• Problem statement
Your answer must be an exact copy of the listing, with the images left out.

• Given entries
________________
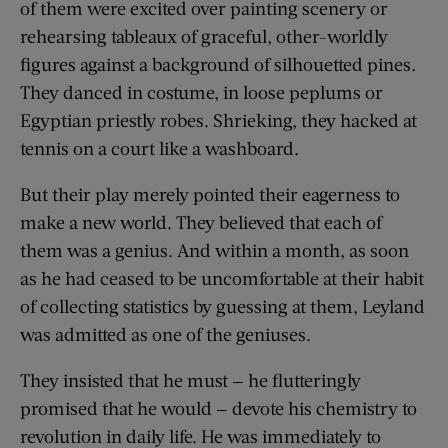
of them were excited over painting scenery or
rehearsing tableaux of graceful, other-worldly
figures against a background of silhouetted pines.
They danced in costume, in loose peplums or
Egyptian priestly robes. Shrieking, they hacked at
tennis on a court like a washboard.
But their play merely pointed their eagerness to
make a new world. They believed that each of
them was a genius. And within a month, as soon
as he had ceased to be uncomfortable at their habit
of collecting statistics by guessing at them, Leyland
was admitted as one of the geniuses.
They insisted that he must — he flutteringly
promised that he would — devote his chemistry to
revolution in daily life. He was immediately to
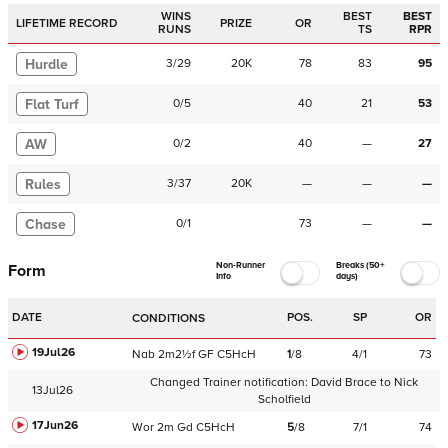
WINS
BEST
BEST
LIFETIME RECORD
PRIZE
OR
RUNS
TS
RPR
Hurdle
3
/
29
20K
78
83
95
Flat Turf
0
/
5
40
21
53
AW
0
/
2
40
—
27
Rules
3
/
37
20K
—
—
—
Chase
0
/
1
73
—
—
Non-Runner
Breaks (50+
Form
Info
days)
DATE
POS.
SP
OR
CONDITIONS
19Jul26
Nab
2m2½f
GF
C
5HcH
1
/
8
4/1
73
Changed Trainer notification:
David Brace
to
Nick
13Jul26
Scholfield
17Jun26
Wor
2m
Gd
C
5HcH
5
/
8
7/1
74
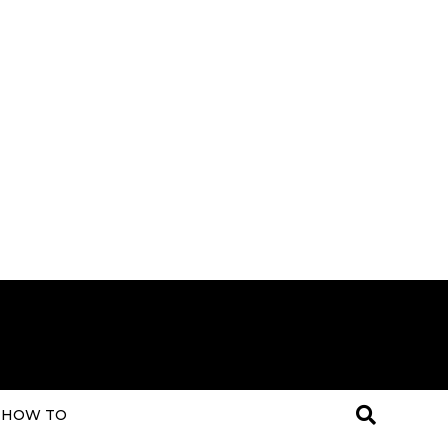
HOW TO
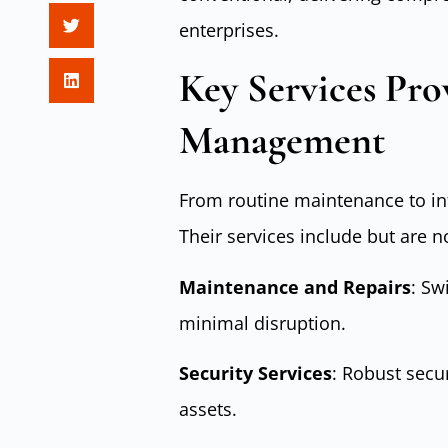
enterprises.
Key Services Prov
Management
From routine maintenance to intri
Their services include but are no
Maintenance and Repairs
: Sw
minimal disruption.
Security Services
: Robust secu
assets.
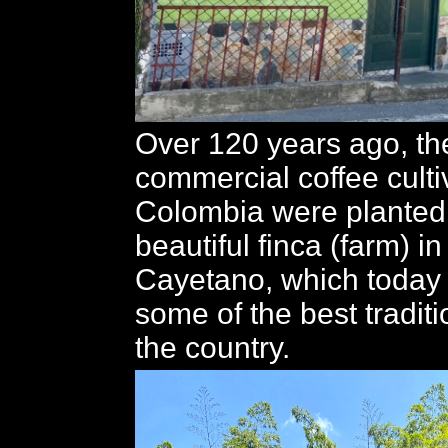
Over 120 years ago, the
commercial coffee culti
Colombia were planted 
beautiful finca (farm) i
Cayetano, which today
some of the best traditi
the country.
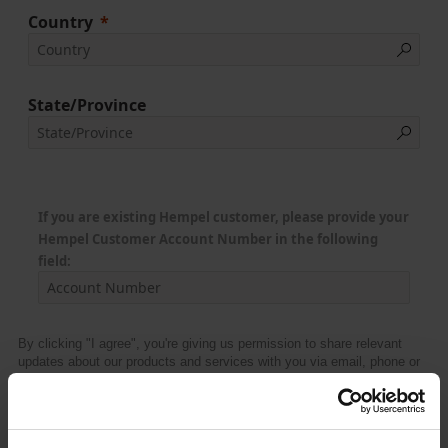
Country
State/Province
If you are existing Hempel customer, please provide your
Hempel Customer Account Number in the following
field:
By clicking "I agree", you're giving us permission to share relevant
updates about our products and services with you via email, phone or
similar from Hempel and its affiliated companies.
I agree
Upon submission, I acknowledge and agree that my personal data will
________________
• Solution
of them were excited over painting scenery or
rehearsing tableaux of graceful, other-worldly
figures against a background of silhouetted pines.
They danced in costume, in loose peplums or
Egyptian priestly robes. Shrieking, they hacked at
tennis on a court like a washboard.
But their play merely pointed their eagerness to
make a new world. They believed that each of
them was a genius. And within a month, as soon
as he had ceased to be uncomfortable at their habit
of collecting statistics by guessing at them, Leyland
was admitted as one of the geniuses.
They insisted that he must — he flutteringly
promised that he would — devote his chemistry to
revolution in daily life. He was immediately to
WINS
BEST
BEST
LIFETIME RECORD
PRIZE
OR
RUNS
TS
RPR
Hurdle
3
/
29
20K
78
83
95
Flat Turf
0
/
5
40
21
53
AW
0
/
2
40
—
27
Rules
3
/
37
20K
—
—
—
Chase
0
/
1
73
—
—
Non-Runner
Breaks (50+
Form
Info
days)
DATE
POS.
SP
OR
CONDITIONS
19Jul26
Nab
2m2½f
GF
C
5HcH
1
/
8
4/1
73
Changed Trainer notification:
David Brace
to
Nick
13Jul26
Scholfield
17Jun26
Wor
2m
Gd
C
5HcH
5
/
8
7/1
74
HOW TO
enterprises.
Key Services Prov
Management
From routine maintenance to intri
Their services include but are no
Maintenance and Repairs
: Sw
minimal disruption.
Security Services
: Robust secu
assets.
Over 120 years ago, the
commercial coffee culti
Colombia were planted 
beautiful finca (farm) i
Cayetano, which today
some of the best traditi
the country.
Country
State/Province
If you are existing Hempel customer, please provide your
Hempel Customer Account Number in the following
field:
By clicking "I agree", you're giving us permission to share relevant
updates about our products and services with you via email, phone or
similar from Hempel and its affiliated companies.
I agree
Upon submission, I acknowledge and agree that my personal data will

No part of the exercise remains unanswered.